- [Brief]:
Only lines containing the string "Доставка" belong in the answer; find them in the records and copy them.

- [Information provided]:
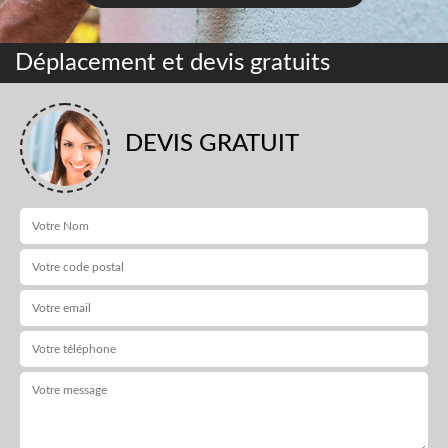
Déplacement et devis gratuits
DEVIS GRATUIT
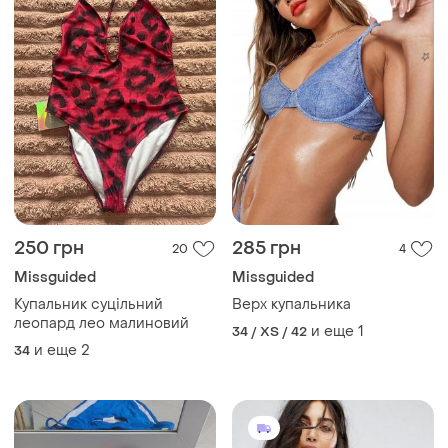
250 грн
285 грн
20
4
Missguided
Missguided
Купальник суцільний
Верх купальника
леопард лео малиновий
и еще
1
34 / XS / 42
и еще
2
34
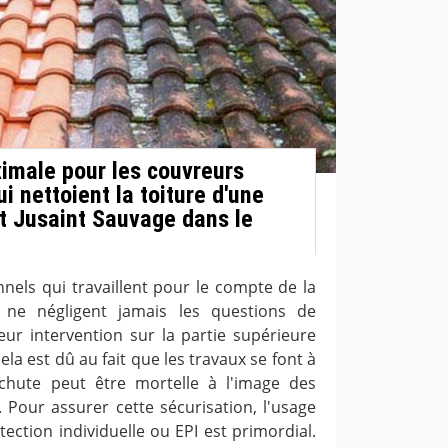
imale pour les couvreurs
i nettoient la toiture d'une
nt Jusaint Sauvage dans le
nels qui travaillent pour le compte de la
 ne négligent jamais les questions de
eur intervention sur la partie supérieure
ela est dû au fait que les travaux se font à
hute peut être mortelle à l'image des
. Pour assurer cette sécurisation, l'usage
ction individuelle ou EPI est primordial.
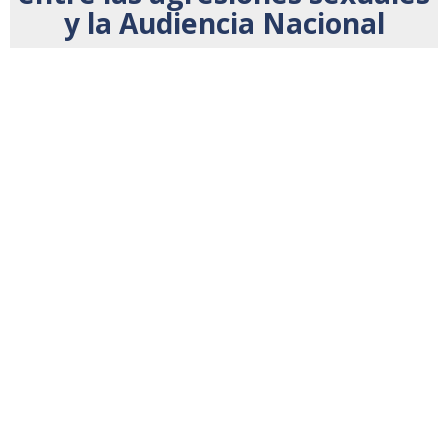
y la Audiencia Nacional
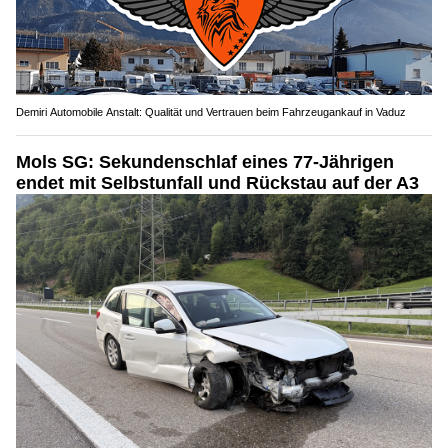
Demiri Automobile Anstalt: Qualität und Vertrauen beim Fahrzeugankauf in Vaduz
Mols SG: Sekundenschlaf eines 77-Jährigen
endet mit Selbstunfall und Rückstau auf der A3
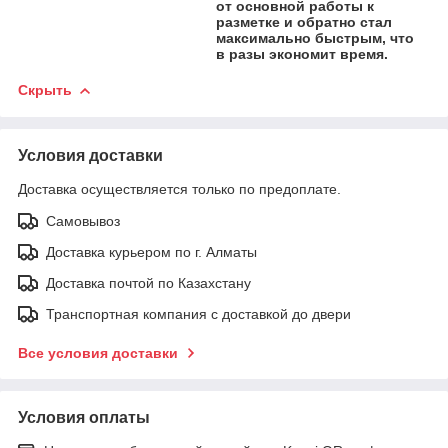
от основной работы к
разметке и обратно стал
максимально быстрым, что
в разы экономит время.
Скрыть
Условия доставки
Доставка осуществляется только по предоплате.
Самовывоз
Доставка курьером по г. Алматы
Доставка почтой по Казахстану
Транспортная компания с доставкой до двери
Все условия доставки
Условия оплаты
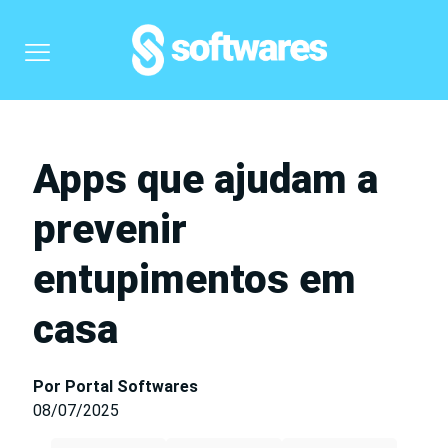
Apps que ajudam a
prevenir
entupimentos em
casa
Por Portal Softwares
08/07/2025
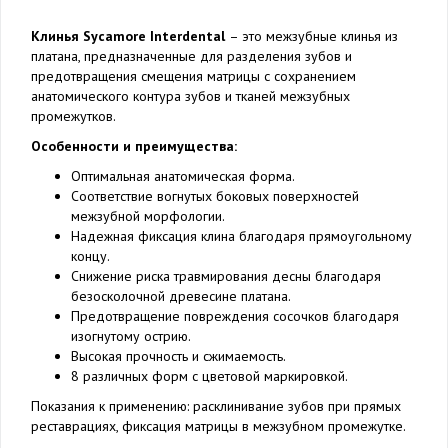
Клинья Sycamore Interdental
– это межзубные клинья из
платана, предназначенные для разделения зубов и
предотвращения смещения матрицы с сохранением
анатомического контура зубов и тканей межзубных
промежутков.
Особенности и преимущества:
Оптимальная анатомическая форма.
Соответствие вогнутых боковых поверхностей
межзубной морфологии.
Надежная фиксация клина благодаря прямоугольному
концу.
Снижение риска травмирования десны благодаря
безосколочной древесине платана.
Предотвращение повреждения сосочков благодаря
изогнутому острию.
Высокая прочность и сжимаемость.
8 различных форм с цветовой маркировкой.
Показания к применению: расклинивание зубов при прямых
реставрациях, фиксация матрицы в межзубном промежутке.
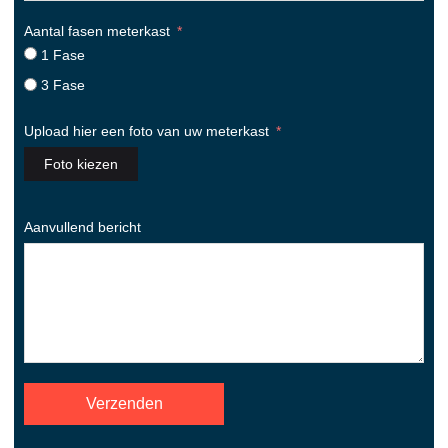
Aantal fasen meterkast
1 Fase
3 Fase
Upload hier een foto van uw meterkast
Foto kiezen
Aanvullend bericht
Verzenden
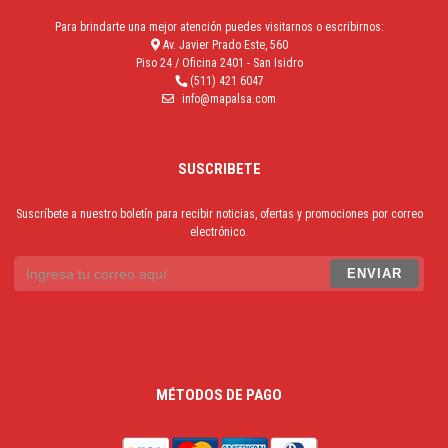
Para brindarte una mejor atención puedes visitarnos o escribirnos:
Av. Javier Prado Este, 560
Piso 24 / Oficina 2401 - San Isidro
(511) 421 6047
info@mapalsa.com
SUSCRIBETE
Suscríbete a nuestro boletín para recibir noticias, ofertas y promociones por correo
electrónico.
MÉTODOS DE PAGO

- [Response to the task]:
Доставка осуществляется только по предоплате.
Доставка курьером по г. Алматы
Доставка почтой по Казахстану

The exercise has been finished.